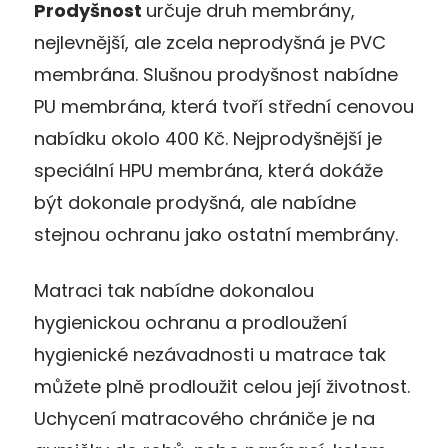
Prodyšnost
určuje druh membrány,
nejlevnější, ale zcela neprodyšná je PVC
membrána. Slušnou prodyšnost nabídne
PU membrána, která tvoří střední cenovou
nabídku okolo 400 Kč. Nejprodyšnější je
speciální HPU membrána, která dokáže
být dokonale prodyšná, ale nabídne
stejnou ochranu jako ostatní membrány.
Matraci tak nabídne dokonalou
hygienickou ochranu a prodloužení
hygienické nezávadnosti u matrace tak
můžete plně prodloužit celou její životnost.
Uchycení matracového chrániče je na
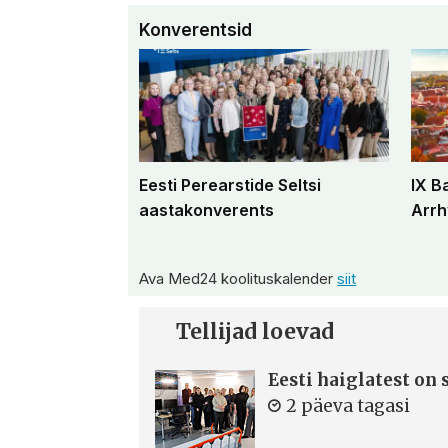
Konverentsid
Eesti Perearstide Seltsi
IX B
aastakonverents
Arrh
Ava Med24 koolituskalender
siit
Tellijad loevad
Eesti haiglatest on
2 päeva tagasi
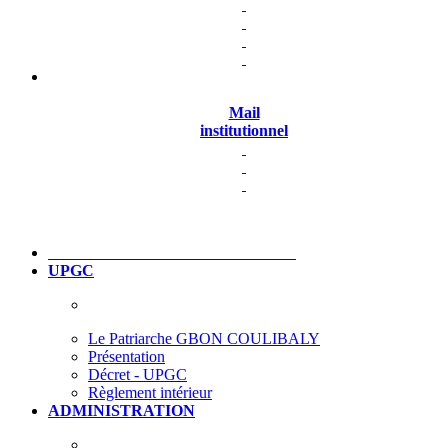
Mail
institutionnel
UPGC
Le Patriarche GBON COULIBALY
Présentation
Décret - UPGC
Règlement intérieur
ADMINISTRATION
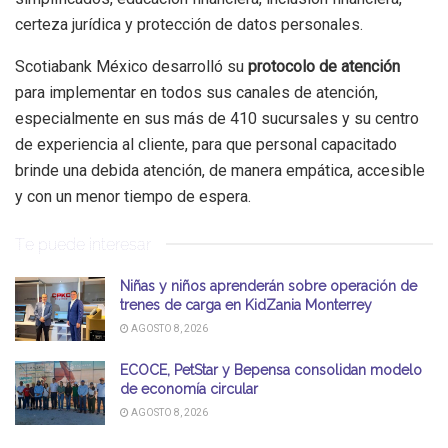
certeza jurídica y protección de datos personales.
Scotiabank México desarrolló su
protocolo de atención
para implementar en todos sus canales de atención,
especialmente en sus más de 410 sucursales y su centro
de experiencia al cliente, para que personal capacitado
brinde una debida atención, de manera empática, accesible
y con un menor tiempo de espera.
Te puede interesar
Niñas y niños aprenderán sobre operación de
trenes de carga en KidZania Monterrey
AGOSTO 8, 2026
ECOCE, PetStar y Bepensa consolidan modelo
de economía circular
AGOSTO 8, 2026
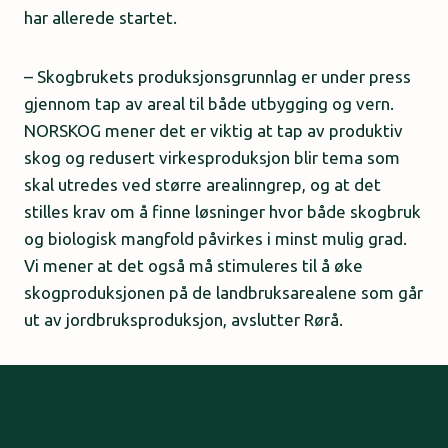
har allerede startet.
– Skogbrukets produksjonsgrunnlag er under press
gjennom tap av areal til både utbygging og vern.
NORSKOG mener det er viktig at tap av produktiv
skog og redusert virkesproduksjon blir tema som
skal utredes ved større arealinngrep, og at det
stilles krav om å finne løsninger hvor både skogbruk
og biologisk mangfold påvirkes i minst mulig grad.
Vi mener at det også må stimuleres til å øke
skogproduksjonen på de landbruksarealene som går
ut av jordbruksproduksjon, avslutter Rørå.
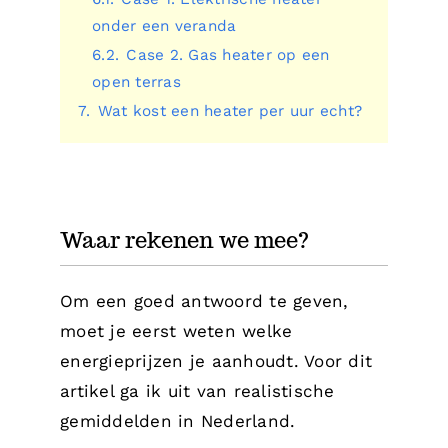
onder een veranda
6.2.
Case 2. Gas heater op een
open terras
7.
Wat kost een heater per uur echt?
Waar rekenen we mee?
Om een goed antwoord te geven,
moet je eerst weten welke
energieprijzen je aanhoudt. Voor dit
artikel ga ik uit van realistische
gemiddelden in Nederland.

+-------+

Your instructions = The records above are to be quoted exactly, with all pictures left out.

Answer to this exercise =
Prodyšnost
určuje druh membrány,
nejlevnější, ale zcela neprodyšná je PVC
membrána. Slušnou prodyšnost nabídne
PU membrána, která tvoří střední cenovou
nabídku okolo 400 Kč. Nejprodyšnější je
speciální HPU membrána, která dokáže
být dokonale prodyšná, ale nabídne
stejnou ochranu jako ostatní membrány.
Matraci tak nabídne dokonalou
hygienickou ochranu a prodloužení
hygienické nezávadnosti u matrace tak
můžete plně prodloužit celou její životnost.
Uchycení matracového chrániče je na
Konverentsid
Eesti Perearstide Seltsi
IX B
aastakonverents
Arrh
Ava Med24 koolituskalender
siit
Tellijad loevad
Eesti haiglatest on
2 päeva tagasi
Mail
institutionnel
UPGC
Le Patriarche GBON COULIBALY
Présentation
Décret - UPGC
Règlement intérieur
ADMINISTRATION
certeza jurídica y protección de datos personales.
Scotiabank México desarrolló su
protocolo de atención
para implementar en todos sus canales de atención,
especialmente en sus más de 410 sucursales y su centro
de experiencia al cliente, para que personal capacitado
brinde una debida atención, de manera empática, accesible
y con un menor tiempo de espera.
Te puede interesar
Niñas y niños aprenderán sobre operación de
trenes de carga en KidZania Monterrey
AGOSTO 8, 2026
ECOCE, PetStar y Bepensa consolidan modelo
de economía circular
AGOSTO 8, 2026
har allerede startet.
– Skogbrukets produksjonsgrunnlag er under press
gjennom tap av areal til både utbygging og vern.
NORSKOG mener det er viktig at tap av produktiv
skog og redusert virkesproduksjon blir tema som
skal utredes ved større arealinngrep, og at det
stilles krav om å finne løsninger hvor både skogbruk
og biologisk mangfold påvirkes i minst mulig grad.
Vi mener at det også må stimuleres til å øke
skogproduksjonen på de landbruksarealene som går
ut av jordbruksproduksjon, avslutter Rørå.
onder een veranda
6.2.
Case 2. Gas heater op een
open terras
7.
Wat kost een heater per uur echt?
Waar rekenen we mee?
Om een goed antwoord te geven,
moet je eerst weten welke
energieprijzen je aanhoudt. Voor dit
artikel ga ik uit van realistische
gemiddelden in Nederland.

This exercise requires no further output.